Epic ha interpretato tale dichiarazione come un'ammissione che la struttura delle commissioni di Apple è sotto stretto controllo internazionale. La posizione dell'azienda è che, una volta che un tribunale federale statunitense costringerà Apple a rivelare pubblicamente i propri costi effettivi, i governi di tutto il mondo respingeranno quelle che Epic definisce "Apple junk fees" in quanto indifendibili.
Sweeney è stato chiaro su X: "Vediamo questo come l'inizio della fine della Apple Tax in tutto il mondo". Ha aggiunto che Epic "continuerà la battaglia in ogni giurisdizione globale finché la concorrenza non sarà ripristinata negli store digitali e nei mercati dei pagamenti ovunque".
Il punto è questo: Epic non sta tornando perché ha fatto pace con Apple. Sta tornando perché crede di essere vicina alla vittoria.
L'unico mercato ancora escluso
L'Australia rappresenta l'eccezione degna di nota. Epic afferma che Fortnite non è tornato sull'App Store australiano perché Apple, secondo le parole dell'azienda, sta sfidando una sentenza del tribunale locale. Si tratta di un'esclusione significativa, che segnala come l'attrito legale tra le due società rimanga attivo simultaneamente in molteplici giurisdizioni.
Per i gamer nelle regioni interessate, la situazione merita attenzione. Ciò che accadrà in Australia potrebbe anticipare come Apple risponderà a sentenze sfavorevoli altrove.
Cosa significa concretamente la battaglia antitrust per i gamer
La disputa principale riguarda i sistemi di pagamento. Epic vuole gestire gli acquisti in-app tramite la propria infrastruttura di pagamento, aggirando la commissione standard di Apple, che storicamente si è attestata al 30% per la maggior parte delle transazioni. La posizione di Apple è che tale commissione finanzi la sicurezza e l'infrastruttura dell'ecosistema dell'App Store.
Per i gamer, la posta in gioco è reale. Se Epic dovesse vincere e Apple fosse costretta a consentire sistemi di pagamento alternativi con commissioni inferiori o nulle, gli sviluppatori potrebbero trasferire i risparmi agli utenti tramite prezzi più bassi per i V-Bucks o altri aggiustamenti alle valute in-game. Non è garantito, ma è la direzione verso cui punta l'argomentazione di Epic.
Il punto chiave è che il ritorno di Fortnite non riguarda solo un singolo gioco.
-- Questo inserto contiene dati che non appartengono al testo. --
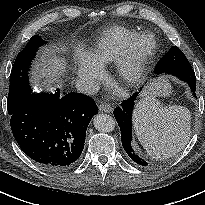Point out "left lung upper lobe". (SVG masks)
I'll list each match as a JSON object with an SVG mask.
<instances>
[{
    "mask_svg": "<svg viewBox=\"0 0 205 205\" xmlns=\"http://www.w3.org/2000/svg\"><path fill=\"white\" fill-rule=\"evenodd\" d=\"M181 68H191V65L184 53L178 47L172 46L160 60L155 69V73L160 74L166 71Z\"/></svg>",
    "mask_w": 205,
    "mask_h": 205,
    "instance_id": "5c2ea615",
    "label": "left lung upper lobe"
}]
</instances>
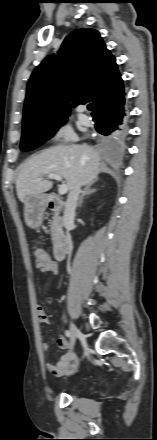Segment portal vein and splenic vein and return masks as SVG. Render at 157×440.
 <instances>
[{"instance_id":"18ae733b","label":"portal vein and splenic vein","mask_w":157,"mask_h":440,"mask_svg":"<svg viewBox=\"0 0 157 440\" xmlns=\"http://www.w3.org/2000/svg\"><path fill=\"white\" fill-rule=\"evenodd\" d=\"M47 177L49 178V179H55V180H58V181H62V176H60V175H58V174H48L47 175ZM42 178H39L37 181H40ZM67 191H68V186H67V184H65L64 182L59 186V190H58V192H59V194L60 195H64V194H66L67 193Z\"/></svg>"}]
</instances>
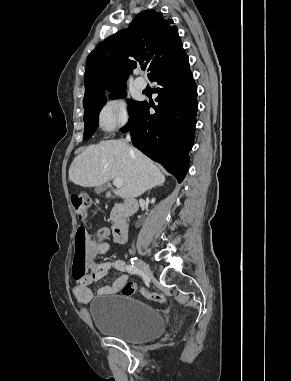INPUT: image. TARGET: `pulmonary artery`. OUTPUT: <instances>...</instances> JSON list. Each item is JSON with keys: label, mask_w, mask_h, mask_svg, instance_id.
I'll return each mask as SVG.
<instances>
[{"label": "pulmonary artery", "mask_w": 291, "mask_h": 381, "mask_svg": "<svg viewBox=\"0 0 291 381\" xmlns=\"http://www.w3.org/2000/svg\"><path fill=\"white\" fill-rule=\"evenodd\" d=\"M134 86L138 89V90H143L146 88V81L141 78V77H136L135 80H134Z\"/></svg>", "instance_id": "pulmonary-artery-1"}]
</instances>
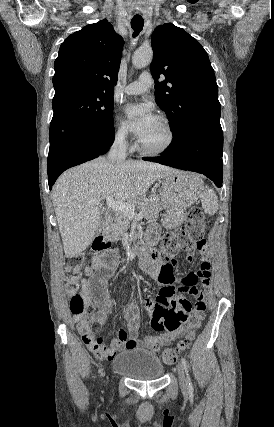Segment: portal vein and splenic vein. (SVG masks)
Wrapping results in <instances>:
<instances>
[{"mask_svg": "<svg viewBox=\"0 0 274 427\" xmlns=\"http://www.w3.org/2000/svg\"><path fill=\"white\" fill-rule=\"evenodd\" d=\"M106 204L108 208L114 210V212H120V214L128 215V217H137V219H142L143 214H136L134 204H124V202H115L111 198H107Z\"/></svg>", "mask_w": 274, "mask_h": 427, "instance_id": "obj_1", "label": "portal vein and splenic vein"}]
</instances>
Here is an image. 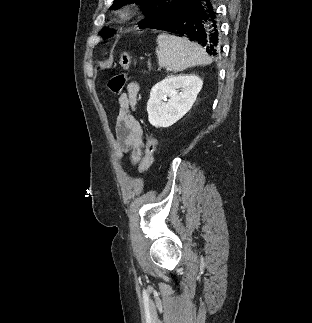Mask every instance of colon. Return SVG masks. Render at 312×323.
<instances>
[{"label": "colon", "instance_id": "5ec220e1", "mask_svg": "<svg viewBox=\"0 0 312 323\" xmlns=\"http://www.w3.org/2000/svg\"><path fill=\"white\" fill-rule=\"evenodd\" d=\"M120 71L114 73L107 83L109 92L113 95H119L122 93L126 86V75L125 73L130 68V56L128 54H121L119 57ZM156 147V139L152 135H148L146 138V148L142 163L139 167L140 173H145L153 164L154 153Z\"/></svg>", "mask_w": 312, "mask_h": 323}]
</instances>
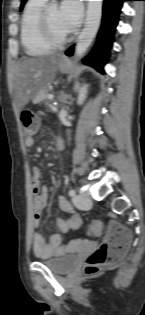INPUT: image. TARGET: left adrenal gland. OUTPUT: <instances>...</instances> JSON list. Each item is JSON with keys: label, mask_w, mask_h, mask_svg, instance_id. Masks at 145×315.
Instances as JSON below:
<instances>
[{"label": "left adrenal gland", "mask_w": 145, "mask_h": 315, "mask_svg": "<svg viewBox=\"0 0 145 315\" xmlns=\"http://www.w3.org/2000/svg\"><path fill=\"white\" fill-rule=\"evenodd\" d=\"M78 89H79L78 87L75 88L76 91H77ZM64 99H65V103H67V101H66L67 97H66V96H65Z\"/></svg>", "instance_id": "obj_1"}]
</instances>
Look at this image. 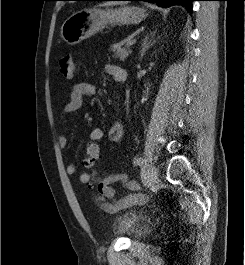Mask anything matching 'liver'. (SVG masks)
<instances>
[{"label": "liver", "mask_w": 245, "mask_h": 265, "mask_svg": "<svg viewBox=\"0 0 245 265\" xmlns=\"http://www.w3.org/2000/svg\"><path fill=\"white\" fill-rule=\"evenodd\" d=\"M113 4H117V3H106L104 5H113Z\"/></svg>", "instance_id": "1"}]
</instances>
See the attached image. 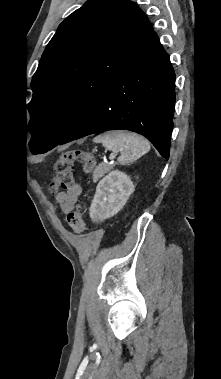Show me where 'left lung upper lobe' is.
Wrapping results in <instances>:
<instances>
[{
    "instance_id": "1",
    "label": "left lung upper lobe",
    "mask_w": 221,
    "mask_h": 379,
    "mask_svg": "<svg viewBox=\"0 0 221 379\" xmlns=\"http://www.w3.org/2000/svg\"><path fill=\"white\" fill-rule=\"evenodd\" d=\"M153 33L146 15L129 0H89L68 16L31 82L30 151L45 153L59 144Z\"/></svg>"
}]
</instances>
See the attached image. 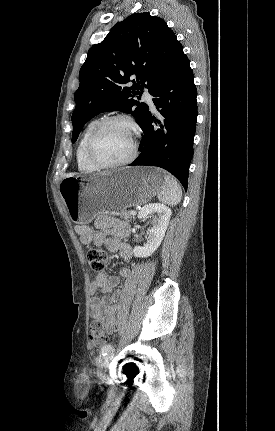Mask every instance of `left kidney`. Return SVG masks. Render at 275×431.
<instances>
[{
  "mask_svg": "<svg viewBox=\"0 0 275 431\" xmlns=\"http://www.w3.org/2000/svg\"><path fill=\"white\" fill-rule=\"evenodd\" d=\"M152 226L148 229V239L143 247L135 246L133 253L135 257H148L160 246L171 217V209L164 204L152 203L145 205L138 213V218L146 219L154 215Z\"/></svg>",
  "mask_w": 275,
  "mask_h": 431,
  "instance_id": "1",
  "label": "left kidney"
}]
</instances>
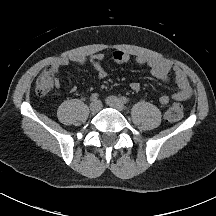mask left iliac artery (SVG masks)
<instances>
[{
	"mask_svg": "<svg viewBox=\"0 0 216 216\" xmlns=\"http://www.w3.org/2000/svg\"><path fill=\"white\" fill-rule=\"evenodd\" d=\"M120 100H121L122 103H124V104H127V103L129 102L128 98H127V97H124V96L120 97Z\"/></svg>",
	"mask_w": 216,
	"mask_h": 216,
	"instance_id": "obj_1",
	"label": "left iliac artery"
}]
</instances>
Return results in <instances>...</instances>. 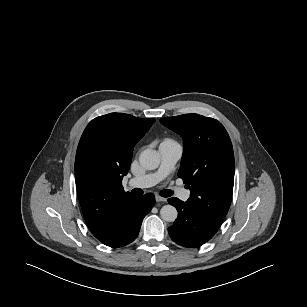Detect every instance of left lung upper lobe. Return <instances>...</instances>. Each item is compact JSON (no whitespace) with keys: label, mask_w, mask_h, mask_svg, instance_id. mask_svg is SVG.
Returning a JSON list of instances; mask_svg holds the SVG:
<instances>
[{"label":"left lung upper lobe","mask_w":307,"mask_h":307,"mask_svg":"<svg viewBox=\"0 0 307 307\" xmlns=\"http://www.w3.org/2000/svg\"><path fill=\"white\" fill-rule=\"evenodd\" d=\"M160 122L183 138L178 176L191 191L186 204L220 226L231 204L235 171L227 131L216 119L194 113L161 118Z\"/></svg>","instance_id":"left-lung-upper-lobe-1"}]
</instances>
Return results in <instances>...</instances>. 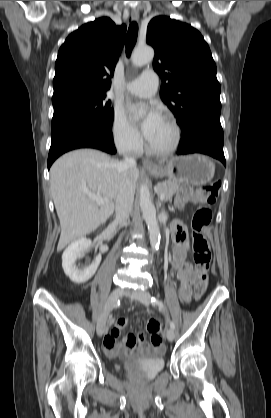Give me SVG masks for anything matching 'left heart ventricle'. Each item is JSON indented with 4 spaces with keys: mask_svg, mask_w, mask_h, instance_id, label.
Segmentation results:
<instances>
[{
    "mask_svg": "<svg viewBox=\"0 0 271 418\" xmlns=\"http://www.w3.org/2000/svg\"><path fill=\"white\" fill-rule=\"evenodd\" d=\"M174 139V132L171 125L163 118L154 135L149 140L155 148H167Z\"/></svg>",
    "mask_w": 271,
    "mask_h": 418,
    "instance_id": "obj_1",
    "label": "left heart ventricle"
}]
</instances>
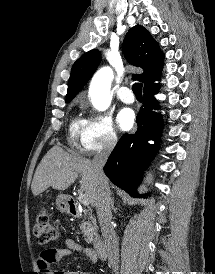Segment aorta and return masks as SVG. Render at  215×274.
I'll return each instance as SVG.
<instances>
[{"mask_svg":"<svg viewBox=\"0 0 215 274\" xmlns=\"http://www.w3.org/2000/svg\"><path fill=\"white\" fill-rule=\"evenodd\" d=\"M113 71L110 67H103L93 76L89 87V96L95 109L105 111L111 104L110 95Z\"/></svg>","mask_w":215,"mask_h":274,"instance_id":"obj_1","label":"aorta"}]
</instances>
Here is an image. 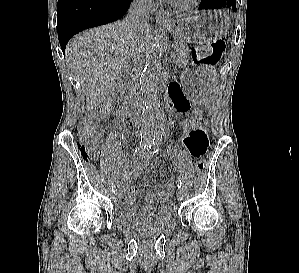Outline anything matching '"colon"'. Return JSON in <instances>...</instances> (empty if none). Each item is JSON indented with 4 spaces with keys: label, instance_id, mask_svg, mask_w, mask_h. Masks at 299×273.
I'll return each mask as SVG.
<instances>
[{
    "label": "colon",
    "instance_id": "5ec220e1",
    "mask_svg": "<svg viewBox=\"0 0 299 273\" xmlns=\"http://www.w3.org/2000/svg\"><path fill=\"white\" fill-rule=\"evenodd\" d=\"M226 52V43L223 40L215 41L206 55H199L198 47H192V54L198 63L215 65L222 61ZM202 112L200 109L191 110L181 121L180 128L184 136L201 126ZM77 146L81 156L95 162L99 159L100 149L98 146V132L92 122L84 121L78 128ZM206 160L199 159L195 163V170L198 174L203 173L206 168ZM178 199V198H177Z\"/></svg>",
    "mask_w": 299,
    "mask_h": 273
}]
</instances>
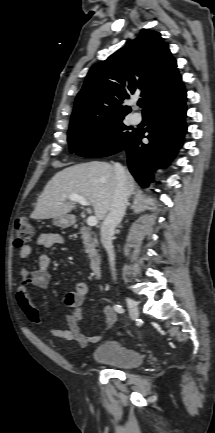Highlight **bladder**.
I'll use <instances>...</instances> for the list:
<instances>
[{"label":"bladder","mask_w":215,"mask_h":433,"mask_svg":"<svg viewBox=\"0 0 215 433\" xmlns=\"http://www.w3.org/2000/svg\"><path fill=\"white\" fill-rule=\"evenodd\" d=\"M91 360L120 369H134L142 365L144 358L136 349L116 340H108L93 350Z\"/></svg>","instance_id":"bladder-1"}]
</instances>
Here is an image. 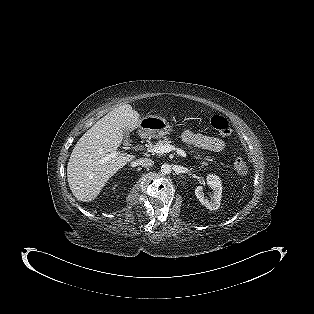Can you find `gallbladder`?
<instances>
[{
  "label": "gallbladder",
  "mask_w": 314,
  "mask_h": 314,
  "mask_svg": "<svg viewBox=\"0 0 314 314\" xmlns=\"http://www.w3.org/2000/svg\"><path fill=\"white\" fill-rule=\"evenodd\" d=\"M124 136L126 138L125 143H129L131 141L130 140V136H129V132L128 131H124Z\"/></svg>",
  "instance_id": "bac80fb5"
}]
</instances>
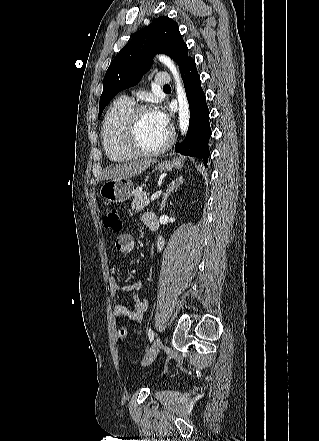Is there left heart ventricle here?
Wrapping results in <instances>:
<instances>
[{"label":"left heart ventricle","mask_w":319,"mask_h":441,"mask_svg":"<svg viewBox=\"0 0 319 441\" xmlns=\"http://www.w3.org/2000/svg\"><path fill=\"white\" fill-rule=\"evenodd\" d=\"M168 134V128L162 126L155 118L153 112L142 114L137 138L140 145L148 150L156 149L163 144Z\"/></svg>","instance_id":"b2bd125f"}]
</instances>
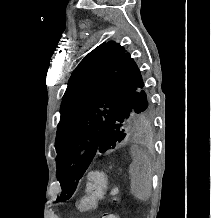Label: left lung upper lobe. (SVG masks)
Here are the masks:
<instances>
[{"label":"left lung upper lobe","instance_id":"obj_1","mask_svg":"<svg viewBox=\"0 0 211 218\" xmlns=\"http://www.w3.org/2000/svg\"><path fill=\"white\" fill-rule=\"evenodd\" d=\"M55 147L63 202L97 153L144 130L152 119L145 79L114 41L88 53L72 73L61 103Z\"/></svg>","mask_w":211,"mask_h":218}]
</instances>
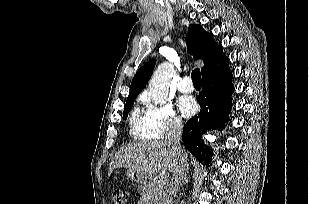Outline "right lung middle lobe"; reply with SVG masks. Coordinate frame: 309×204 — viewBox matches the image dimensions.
<instances>
[{
    "label": "right lung middle lobe",
    "mask_w": 309,
    "mask_h": 204,
    "mask_svg": "<svg viewBox=\"0 0 309 204\" xmlns=\"http://www.w3.org/2000/svg\"><path fill=\"white\" fill-rule=\"evenodd\" d=\"M134 104V99H129L126 101V105L123 111V118L126 119L128 116L129 111L131 110L132 106Z\"/></svg>",
    "instance_id": "1"
}]
</instances>
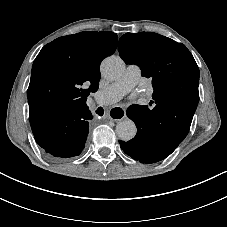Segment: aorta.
<instances>
[{"instance_id": "1", "label": "aorta", "mask_w": 227, "mask_h": 227, "mask_svg": "<svg viewBox=\"0 0 227 227\" xmlns=\"http://www.w3.org/2000/svg\"><path fill=\"white\" fill-rule=\"evenodd\" d=\"M124 67L125 65L121 58L109 56L102 61L100 71L102 76L107 80H116L122 76ZM136 131V125L129 119L118 122L116 126V133L122 141L133 139Z\"/></svg>"}]
</instances>
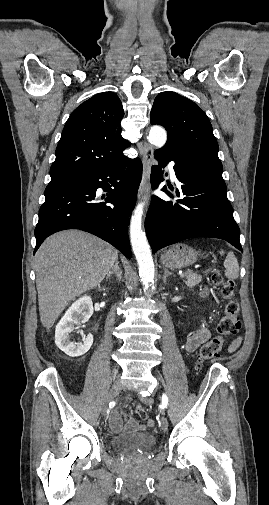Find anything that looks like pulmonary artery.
Segmentation results:
<instances>
[{
	"label": "pulmonary artery",
	"mask_w": 269,
	"mask_h": 505,
	"mask_svg": "<svg viewBox=\"0 0 269 505\" xmlns=\"http://www.w3.org/2000/svg\"><path fill=\"white\" fill-rule=\"evenodd\" d=\"M168 169H169V172H170L171 179L174 180V181H176L177 177H176V173H175L174 168H173V164H170L168 166Z\"/></svg>",
	"instance_id": "pulmonary-artery-1"
}]
</instances>
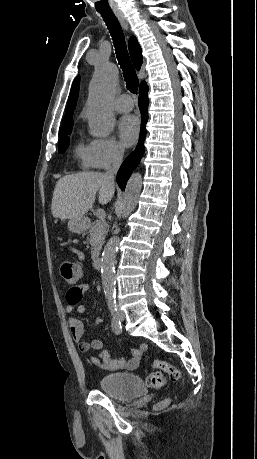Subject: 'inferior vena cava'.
<instances>
[{
  "label": "inferior vena cava",
  "instance_id": "602c4592",
  "mask_svg": "<svg viewBox=\"0 0 257 459\" xmlns=\"http://www.w3.org/2000/svg\"><path fill=\"white\" fill-rule=\"evenodd\" d=\"M123 160V150L117 148L114 152L113 159H112V167L105 173L107 178L114 184V179L117 174L118 169L121 166Z\"/></svg>",
  "mask_w": 257,
  "mask_h": 459
}]
</instances>
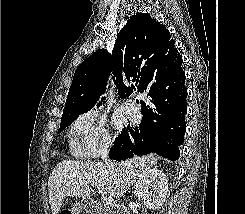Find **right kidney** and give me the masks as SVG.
Listing matches in <instances>:
<instances>
[{
	"mask_svg": "<svg viewBox=\"0 0 245 214\" xmlns=\"http://www.w3.org/2000/svg\"><path fill=\"white\" fill-rule=\"evenodd\" d=\"M168 192V181L162 170L150 169L138 178L134 194L144 201L146 208L159 210Z\"/></svg>",
	"mask_w": 245,
	"mask_h": 214,
	"instance_id": "ca27d5eb",
	"label": "right kidney"
}]
</instances>
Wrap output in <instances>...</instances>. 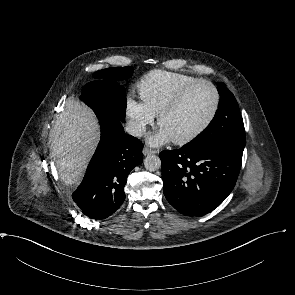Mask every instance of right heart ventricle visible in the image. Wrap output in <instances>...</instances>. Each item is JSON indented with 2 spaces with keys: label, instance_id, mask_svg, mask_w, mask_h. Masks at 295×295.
Listing matches in <instances>:
<instances>
[{
  "label": "right heart ventricle",
  "instance_id": "right-heart-ventricle-1",
  "mask_svg": "<svg viewBox=\"0 0 295 295\" xmlns=\"http://www.w3.org/2000/svg\"><path fill=\"white\" fill-rule=\"evenodd\" d=\"M195 80L190 75L155 70L140 80L138 89L142 100L158 115L182 88Z\"/></svg>",
  "mask_w": 295,
  "mask_h": 295
}]
</instances>
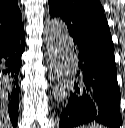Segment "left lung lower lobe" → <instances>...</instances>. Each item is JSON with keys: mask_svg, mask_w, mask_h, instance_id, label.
Here are the masks:
<instances>
[{"mask_svg": "<svg viewBox=\"0 0 125 128\" xmlns=\"http://www.w3.org/2000/svg\"><path fill=\"white\" fill-rule=\"evenodd\" d=\"M73 42L79 71L68 105L60 116L59 128H76L90 122L119 128L121 94L114 50L78 40Z\"/></svg>", "mask_w": 125, "mask_h": 128, "instance_id": "0a47b994", "label": "left lung lower lobe"}]
</instances>
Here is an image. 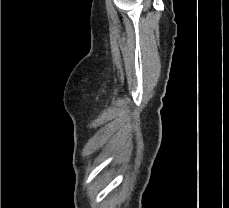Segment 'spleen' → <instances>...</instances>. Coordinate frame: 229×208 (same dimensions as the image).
I'll return each instance as SVG.
<instances>
[{"label": "spleen", "instance_id": "obj_1", "mask_svg": "<svg viewBox=\"0 0 229 208\" xmlns=\"http://www.w3.org/2000/svg\"><path fill=\"white\" fill-rule=\"evenodd\" d=\"M123 200V196H117L116 204H122Z\"/></svg>", "mask_w": 229, "mask_h": 208}]
</instances>
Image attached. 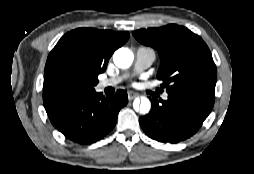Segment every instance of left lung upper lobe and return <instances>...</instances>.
Segmentation results:
<instances>
[{
  "label": "left lung upper lobe",
  "mask_w": 254,
  "mask_h": 174,
  "mask_svg": "<svg viewBox=\"0 0 254 174\" xmlns=\"http://www.w3.org/2000/svg\"><path fill=\"white\" fill-rule=\"evenodd\" d=\"M133 35L158 51L157 78L168 94L189 93L214 101L217 70L208 46L198 35L175 24L140 29Z\"/></svg>",
  "instance_id": "obj_1"
}]
</instances>
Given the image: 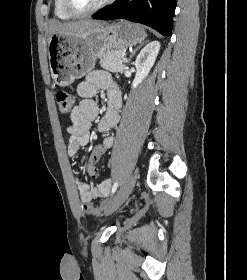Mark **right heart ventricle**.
Returning a JSON list of instances; mask_svg holds the SVG:
<instances>
[{"label":"right heart ventricle","instance_id":"obj_1","mask_svg":"<svg viewBox=\"0 0 247 280\" xmlns=\"http://www.w3.org/2000/svg\"><path fill=\"white\" fill-rule=\"evenodd\" d=\"M54 13L61 20H70L74 17L65 10L63 0H54Z\"/></svg>","mask_w":247,"mask_h":280}]
</instances>
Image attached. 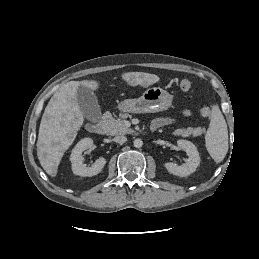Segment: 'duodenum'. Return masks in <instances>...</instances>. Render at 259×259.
<instances>
[{"label": "duodenum", "mask_w": 259, "mask_h": 259, "mask_svg": "<svg viewBox=\"0 0 259 259\" xmlns=\"http://www.w3.org/2000/svg\"><path fill=\"white\" fill-rule=\"evenodd\" d=\"M86 129L89 133L92 134H98L102 135L105 133V125L102 122H97V123H88L86 125ZM156 128L151 127V130H155Z\"/></svg>", "instance_id": "obj_1"}]
</instances>
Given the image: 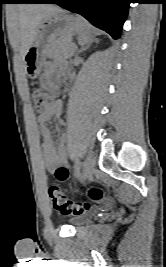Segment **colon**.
<instances>
[{"label":"colon","mask_w":166,"mask_h":267,"mask_svg":"<svg viewBox=\"0 0 166 267\" xmlns=\"http://www.w3.org/2000/svg\"><path fill=\"white\" fill-rule=\"evenodd\" d=\"M31 99L36 111L44 112L54 104V96L41 86H34L31 89ZM64 173L59 174V178H63ZM48 194L53 207L60 213L65 215H81L88 211L89 204L86 202L73 201L66 197L56 184H51L48 188ZM89 196L93 200H99L102 192L98 188H92Z\"/></svg>","instance_id":"obj_1"}]
</instances>
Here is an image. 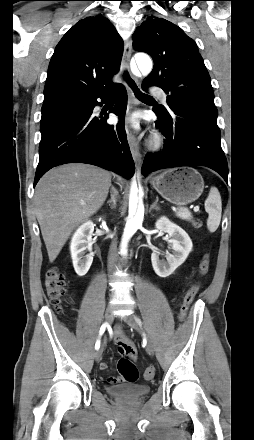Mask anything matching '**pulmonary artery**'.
<instances>
[{
    "mask_svg": "<svg viewBox=\"0 0 254 440\" xmlns=\"http://www.w3.org/2000/svg\"><path fill=\"white\" fill-rule=\"evenodd\" d=\"M150 92L154 95H156L157 97L160 98V100L166 104L167 103V95L164 93V91L159 88V87H153L150 89Z\"/></svg>",
    "mask_w": 254,
    "mask_h": 440,
    "instance_id": "pulmonary-artery-1",
    "label": "pulmonary artery"
}]
</instances>
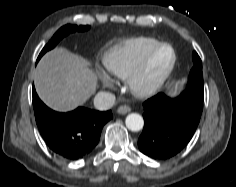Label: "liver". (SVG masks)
I'll use <instances>...</instances> for the list:
<instances>
[{
    "label": "liver",
    "instance_id": "1",
    "mask_svg": "<svg viewBox=\"0 0 236 187\" xmlns=\"http://www.w3.org/2000/svg\"><path fill=\"white\" fill-rule=\"evenodd\" d=\"M34 84L48 107L66 112L89 99L97 88V77L87 60L64 48H55L38 63Z\"/></svg>",
    "mask_w": 236,
    "mask_h": 187
}]
</instances>
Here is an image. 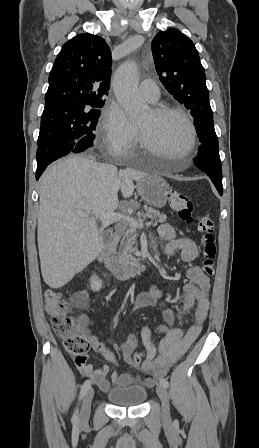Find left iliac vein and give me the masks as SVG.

Sweeney ha costantemente inquadrato la vicenda come una battaglia per conto di tutti gli sviluppatori e i consumatori, e il coinvolgimento della Corte Suprema significa che l'esito avrà un peso che va ben oltre i profitti di Epic.

La spinta globale di Epic sull'App Store
Cosa possono fare i gamer in questo momento
Se ti trovi su iOS al di fuori dell'Australia, Fortnite è di nuovo disponibile per il download dall'App Store. I mobile gamer che tornano al gioco dopo una lunga pausa troveranno un'esperienza significativamente diversa rispetto al 2020, inclusa la rivoluzione Zero Build della v40.40 che ha aggiunto i Pocket Items, rimosso il danno da caduta fatale e rielaborato le meccaniche di sopravvivenza. Puoi recuperare ogni modifica nelle note della patch Fortnite Zero Build v40.40.
Per i gamer curiosi di sapere quali modalità siano effettivamente accessibili su mobile, inclusi i limiti relativi a Salva il mondo, l'analisi completa della disponibilità di Fortnite sulle piattaforme e supporto mobile copre esattamente cosa è giocabile e cosa no su iOS in questo momento.
La battaglia legale tra Epic e Apple si avvia verso una resa dei conti sulla trasparenza presso il tribunale federale statunitense. Quando Apple sarà tenuta ad aprire i propri bilanci sui costi dell'App Store, l'argomentazione secondo cui una commissione del 30% sia giustificata affronterà la sua prova più dura finora.